I know I have one foot crossed over into the other side, but I don’t think I would pull it back even if I could. This is what memento mori has brought to me: a far better marriage—same marriage, just more present for each other (he’s aware he might not have me forever either, so he’s a little more apt to turn off a ball game to talk or eat dinner or share a bottle of wine). I too, am more willing to say yes to his recommendations. Now I say yes to going to the restaurant I have no interest in, yes to the movie he wants to watch; I even sit next to him once in a while when he’s watching sports and go so far as to feign interest in God know what they’re doing on the field. I simply say yes. And not just to him. I play hooky with a friend that needs a fun day out of work. I join friends for dinner even when I am overtired because I am honored that they want me with them. I invite childhood friends back into my life and remember the riches they bequeathed me in my youth and why I loved them so. I call family members because I love them and my mother would want me to check on them. I go to parties, even when I don’t feel pretty or skinny and still have a good time. I say yes because I don’t want to miss any more of this life—not one drop. I remember every day that I have to die and so, I live.
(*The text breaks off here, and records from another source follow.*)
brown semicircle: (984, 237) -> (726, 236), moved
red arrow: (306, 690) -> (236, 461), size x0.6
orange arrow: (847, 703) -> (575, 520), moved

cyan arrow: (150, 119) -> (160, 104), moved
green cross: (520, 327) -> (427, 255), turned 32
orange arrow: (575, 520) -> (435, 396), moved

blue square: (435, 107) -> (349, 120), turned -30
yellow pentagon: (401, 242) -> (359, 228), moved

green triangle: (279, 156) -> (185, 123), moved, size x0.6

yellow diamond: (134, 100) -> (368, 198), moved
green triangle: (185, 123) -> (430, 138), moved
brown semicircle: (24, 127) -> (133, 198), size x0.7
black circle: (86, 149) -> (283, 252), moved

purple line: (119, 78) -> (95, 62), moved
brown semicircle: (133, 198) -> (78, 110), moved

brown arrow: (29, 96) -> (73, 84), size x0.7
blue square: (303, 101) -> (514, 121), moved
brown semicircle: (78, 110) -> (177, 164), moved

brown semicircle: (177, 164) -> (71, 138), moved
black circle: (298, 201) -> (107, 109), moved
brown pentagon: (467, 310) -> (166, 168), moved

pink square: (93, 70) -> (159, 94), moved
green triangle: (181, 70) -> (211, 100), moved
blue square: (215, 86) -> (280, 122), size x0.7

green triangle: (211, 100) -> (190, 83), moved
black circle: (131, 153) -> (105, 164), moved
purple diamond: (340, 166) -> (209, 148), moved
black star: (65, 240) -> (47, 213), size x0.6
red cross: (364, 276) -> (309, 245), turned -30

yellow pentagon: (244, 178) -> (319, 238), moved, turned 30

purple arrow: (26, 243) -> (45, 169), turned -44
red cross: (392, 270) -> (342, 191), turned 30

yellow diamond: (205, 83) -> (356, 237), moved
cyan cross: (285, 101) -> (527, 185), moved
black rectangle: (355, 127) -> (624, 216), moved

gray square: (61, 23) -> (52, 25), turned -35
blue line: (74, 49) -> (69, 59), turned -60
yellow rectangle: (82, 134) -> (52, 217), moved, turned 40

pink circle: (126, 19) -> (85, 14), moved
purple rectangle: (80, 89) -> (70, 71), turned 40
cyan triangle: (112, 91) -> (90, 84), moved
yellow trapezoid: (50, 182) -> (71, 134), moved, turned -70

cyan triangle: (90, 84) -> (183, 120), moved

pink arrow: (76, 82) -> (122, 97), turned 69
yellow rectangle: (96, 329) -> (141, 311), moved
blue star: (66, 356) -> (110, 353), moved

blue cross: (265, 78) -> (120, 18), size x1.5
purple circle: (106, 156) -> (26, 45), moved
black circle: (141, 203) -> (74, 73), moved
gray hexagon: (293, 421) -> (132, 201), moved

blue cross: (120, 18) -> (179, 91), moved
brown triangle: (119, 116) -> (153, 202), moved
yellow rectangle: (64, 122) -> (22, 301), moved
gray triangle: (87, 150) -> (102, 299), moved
I utilize psychesthesia every day. I live with all my senses. Living memento mori amps up the volume of life—the sky is brighter, the birds more beautiful, the heart more tender and compassionate, and joy more animated. Nevertheless, I am not a saint—people still really piss me off. Writing a check in the check-out line? Tool. Being rude to wait staff? Tool. Quickly pulling onto the road in front of me and then going really slow? Tool. However, now I am able to put it in perspective. I am mad for a few minutes (or hours on a bad day) but then realize I don’t want to squander my priceless time on destructive and bitter energies. I would rather spend my time appreciating the infinite beauties rather than focusing on the daily annoying minutiae that can totally derail joy. So here’s my gift to you—memento mori each and every day; once it moves from being an abstract concept that happens to other people to you appreciating that at any moment it can be you, life becomes a thing of astonishing splendor savored with the best of friends and family. Salute.